Now we leave the hypothetical for historic reality. On the cross, Jesus Christ willingly endured having the Roman soldiers drive iron nails into his hands and his feet. It was through nails being hammered into his body, in his brutal crucifixion, that we would experience repentance, forgiveness, and a new life in Christ! His violent death secured our salvation.

  1. What will Jesus do, when He returns to earth (as Judge?)

When Jesus Christ comes back to earth as the supreme King and Judge, he will fulfill Gen. 3:15 and Romans 16:20; namely, He will crush Satan’s skull in victory! And in that respect, what Jael did to Sisera was a foreshadowing of what Jesus will do to Satan and to all those who have remained defiantly rebellious against Him! He will put a violent end to His enemies, and thus He will secure our eternal peace… just as Jael did to Sisera.

Therefore we should see Jael’s hammer and tent peg through the eyes of Christ and His cross.
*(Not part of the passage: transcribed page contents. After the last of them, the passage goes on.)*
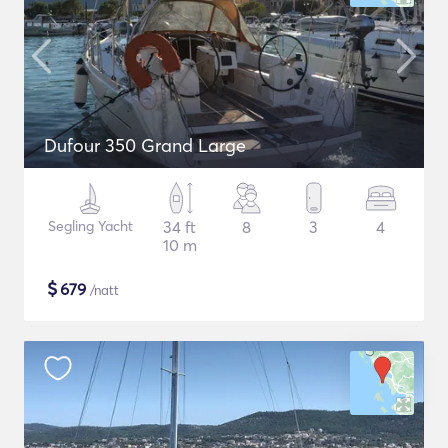
Dufour 350 Grand Large
Segling Yacht
34 ft
8
3
4
10 m
$
679
/natt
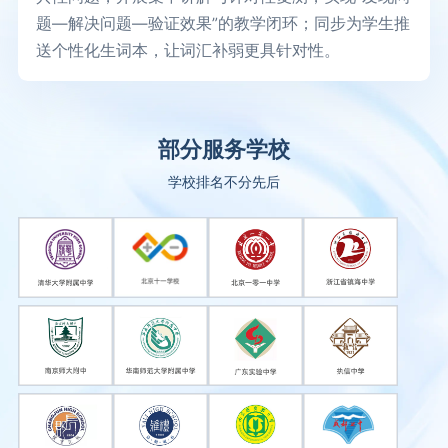
题—解决问题—验证效果”的教学闭环；同步为学生推
送个性化生词本，让词汇补弱更具针对性。
部分服务学校
学校排名不分先后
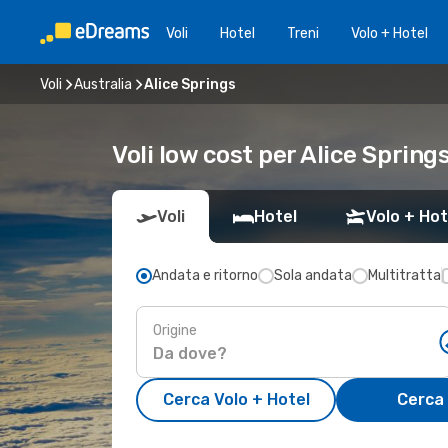
Voli
Hotel
Treni
Volo + Hotel
Voli
Australia
Alice Springs
Voli low cost per Alice Spring
Voli
Hotel
Volo + Hot
Andata e ritorno
Sola andata
Multitratta
Origine
Cerca Volo + Hotel
Cerca 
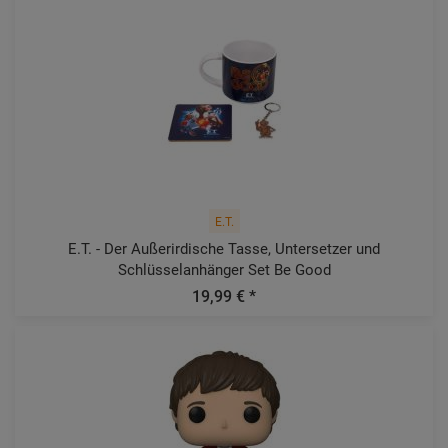
E.T.
E.T. - Der Außerirdische Tasse, Untersetzer und
Schlüsselanhänger Set Be Good
19,99 € *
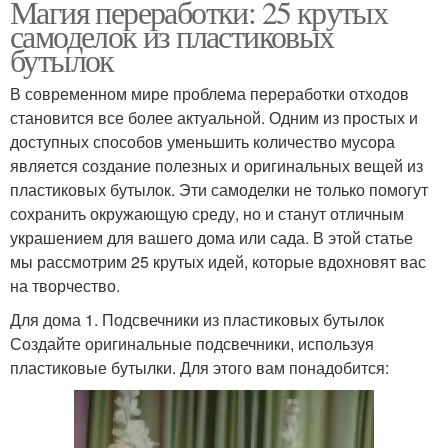
Магия переработки: 25 крутых
самоделок из пластиковых
бутылок
В современном мире проблема переработки отходов
становится все более актуальной. Одним из простых и
доступных способов уменьшить количество мусора
является создание полезных и оригинальных вещей из
пластиковых бутылок. Эти самоделки не только помогут
сохранить окружающую среду, но и станут отличным
украшением для вашего дома или сада. В этой статье
мы рассмотрим 25 крутых идей, которые вдохновят вас
на творчество.
Для дома 1. Подсвечники из пластиковых бутылок
Создайте оригинальные подсвечники, используя
пластиковые бутылки. Для этого вам понадобится:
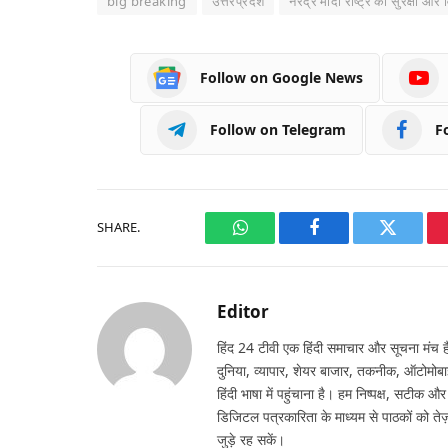
big breaking
उत्तरप्रदेश
नरेंद्र मोदी राष्ट्र की सुरक्षा और
Follow on Google News
Follow on Telegram
F
SHARE.
WhatsApp
Facebook
Twitter
Editor
हिंद 24 टीवी एक हिंदी समाचार और सूचना मंच है,
दुनिया, व्यापार, शेयर बाजार, तकनीक, ऑटोमोबा
हिंदी भाषा में पहुंचाना है। हम निष्पक्ष, सटीक औ
डिजिटल पत्रकारिता के माध्यम से पाठकों को तेज़
जुड़े रह सकें।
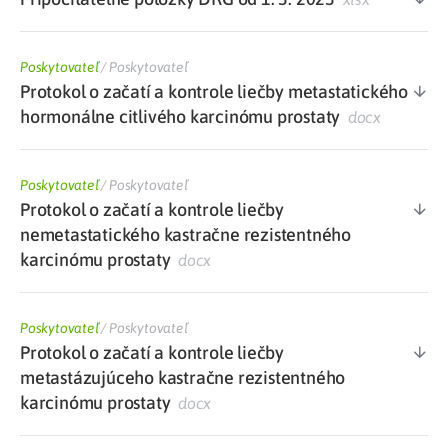
Poskytovateľ
/
Poskytovateľ
Protokol o začatí a kontrole liečby metastatického
hormonálne citlivého karcinómu prostaty
docx
Poskytovateľ
/
Poskytovateľ
Protokol o začatí a kontrole liečby
nemetastatického kastračne rezistentného
karcinómu prostaty
docx
Poskytovateľ
/
Poskytovateľ
Protokol o začatí a kontrole liečby
metastázujúceho kastračne rezistentného
karcinómu prostaty
docx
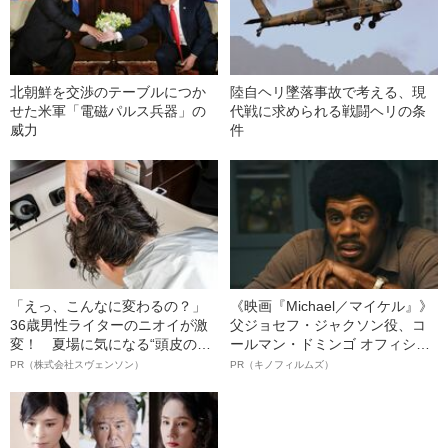
北朝鮮を交渉のテーブルにつか
陸自ヘリ墜落事故で考える、現
せた米軍「電磁パルス兵器」の
代戦に求められる戦闘ヘリの条
威力
件
「えっ、こんなに変わるの？」
《映画『Michael／マイケル』》
36歳男性ライターのニオイが激
父ジョセフ・ジャクソン役、コ
変！ 夏場に気になる“頭皮のニ
ールマン・ドミンゴ オフィシャ
オイ”や“ベタつき”を解消す
ルインタビュー“観客を魅了した
PR（株式会社スヴェンソン）
PR（キノフィルムズ）
る、“ウィッグのスペシャリス
名優、複雑な父親像への想いを
ト”が生み出した徹底ケアとは
語る”《日本興収70億円突破》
In both there is judgement – once upon Sisera (which he deserved) and once upon Jesus (totally undeserved); in both there is salvation: from Canaanite oppression then, and from Satan and sins’ tyranny today. And at the cross there is both greater mercy and forgiveness for our enemies, as well as eventual judgment upon the wicked and the enemies of God!

So…the Lord saves through unusual ways:

  • Through Deborah and Jael; a female judge and prophetess, and a female executioner.
  • By sending a rare cloudburst at just the right time, to nullify the advantage of the chariots.
  • By going against all the accepted rules of hospitality… why? In order to accomplish Israel’s salvation… in a way that would be entirely for His glory, and not ours!

When you think of it, isn’t this the way the Lord saves us? He sends His Son to earth, to be born of a virgin, to be crucified, so that we, as pardoned rebels, can sit at His banqueting table!

The Lord turns the tables on His enemies, so that forgiven sinners can sit at His banqueting table!

Indeed, as He works through surprising and unexpected ways and people, we can affirm the truth that His thought and His ways are high above our thoughts and our ways! (Isa. 55:8-9).